2.4 Working with R: variables, data frames, and datasets

2.4.1 Creating variables

The next thing we will want to do is to define variables that are stored locally. This is pretty easy to do:

my_result <- 4 + 9

The symbol <- is assignment (you can use equals (=), but it is good coding practice to use the arrow for assignment). Notice how I named the variable called my_result. Generally I prefer using descriptive names for variables for the context at hand (In other words, x would be an odd choice - too ambiguous.) I also used snake case to string together multiple words. In practice you can use snake case, or alphabetic cases (myResult) or even my.result (although that may not be preferred practice in the long run).
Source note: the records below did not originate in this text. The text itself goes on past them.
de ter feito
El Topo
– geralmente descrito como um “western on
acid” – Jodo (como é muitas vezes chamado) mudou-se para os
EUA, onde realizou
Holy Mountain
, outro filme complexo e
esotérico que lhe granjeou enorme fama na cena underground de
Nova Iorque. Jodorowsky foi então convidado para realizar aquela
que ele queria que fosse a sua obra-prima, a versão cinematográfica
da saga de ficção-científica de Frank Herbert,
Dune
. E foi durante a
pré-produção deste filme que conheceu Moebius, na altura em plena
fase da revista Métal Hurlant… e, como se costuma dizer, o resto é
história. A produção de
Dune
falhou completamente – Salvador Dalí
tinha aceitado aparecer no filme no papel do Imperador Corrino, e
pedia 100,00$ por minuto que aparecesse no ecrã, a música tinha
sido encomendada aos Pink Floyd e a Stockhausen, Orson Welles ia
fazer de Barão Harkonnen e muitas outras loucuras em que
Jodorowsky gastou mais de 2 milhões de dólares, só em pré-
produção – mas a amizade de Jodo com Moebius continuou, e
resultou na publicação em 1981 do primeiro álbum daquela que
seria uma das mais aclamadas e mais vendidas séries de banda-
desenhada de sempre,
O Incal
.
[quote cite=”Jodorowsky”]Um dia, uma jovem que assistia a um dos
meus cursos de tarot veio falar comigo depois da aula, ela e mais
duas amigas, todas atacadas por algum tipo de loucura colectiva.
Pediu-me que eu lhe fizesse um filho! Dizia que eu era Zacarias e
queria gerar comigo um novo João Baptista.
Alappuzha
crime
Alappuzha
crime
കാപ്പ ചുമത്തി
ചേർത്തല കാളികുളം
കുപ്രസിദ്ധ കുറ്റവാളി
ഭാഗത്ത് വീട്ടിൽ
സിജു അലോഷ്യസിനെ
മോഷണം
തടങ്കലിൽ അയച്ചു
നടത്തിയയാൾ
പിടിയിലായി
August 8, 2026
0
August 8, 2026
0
However, you can’t use my-result because it looks like subtraction between variables my and result.

Once we have defined a variable, we can compute with it. For example 10*my_result should yield 130. Cool, no?
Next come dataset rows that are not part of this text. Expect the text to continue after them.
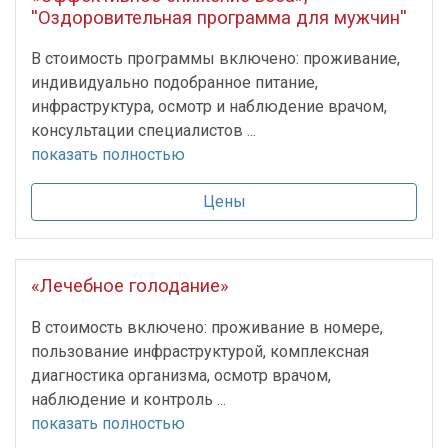
''Оздоровительная программа для мужчин''
В стоимость программы включено: проживание,
индивидуально подобранное питание,
инфраструктура, осмотр и наблюдение врачом,
консультации специалистов ...
показать полностью
Цены
«Лечебное голодание»
В стоимость включено: проживание в номере,
пользование инфраструктурой, комплексная
диагностика организма, осмотр врачом,
наблюдение и контроль ...
показать полностью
As an example, let’s define a sequence, spaced from 0 to 5 with spacing of 0.05. Store this in a variable called my_sequence. To do this we use the seq command and requires the starting value, ending value, and step size:

my_sequence <- seq(from = 0, to = 5, by = 0.05)
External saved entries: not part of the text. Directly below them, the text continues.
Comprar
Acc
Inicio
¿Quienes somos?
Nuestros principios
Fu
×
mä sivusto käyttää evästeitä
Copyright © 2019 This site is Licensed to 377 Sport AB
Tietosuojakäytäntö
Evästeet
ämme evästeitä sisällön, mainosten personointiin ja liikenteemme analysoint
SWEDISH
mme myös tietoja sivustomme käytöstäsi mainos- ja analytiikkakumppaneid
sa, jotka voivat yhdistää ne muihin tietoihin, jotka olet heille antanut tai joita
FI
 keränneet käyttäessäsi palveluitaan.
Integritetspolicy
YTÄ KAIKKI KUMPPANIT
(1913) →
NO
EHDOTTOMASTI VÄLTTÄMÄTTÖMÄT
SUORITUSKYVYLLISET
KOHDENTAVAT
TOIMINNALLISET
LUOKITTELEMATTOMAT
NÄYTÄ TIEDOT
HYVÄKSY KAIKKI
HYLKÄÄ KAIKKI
The format for the function seq is seq(from=start,to=end,by=step_size). The seq command is a pretty flexible - there are alternative ways you can generate a sequence by specifying the starting and the end values along with the number of points. If you want to know more about seq you can always use ? followed by the command - that will bring up the help values:

?seq

Once you get more comfortable with syntax in R, you will see that seq(0,5,0.5) gives the same result as seq(from=0,to=5,by=0.05), but it is helpful to write your code so that you can understand what it does.

2.4.2 Data frames

A key structure in R is that of a data frame, which allows different types of data to be collected together. A data frame is like a spreadsheet where each column is a value and each row a value (much like you would find in a spreadsheet), as given in Table 2.1.

Table 2.1: A data frame
	mpg	disp
Mazda RX4	21.0	160
Mazda RX4 Wag	21.0	160
Datsun 710	22.8	108
Hornet 4 Drive	21.4	258
Hornet Sportabout	18.7	360

Table 2.1 shows the miles per gallon in one column (the variable mpg and the engine size (the variable disp) for different types of cars. The row names (Mazda RX4) just tell you the type of the car. Sometimes row names are not shown.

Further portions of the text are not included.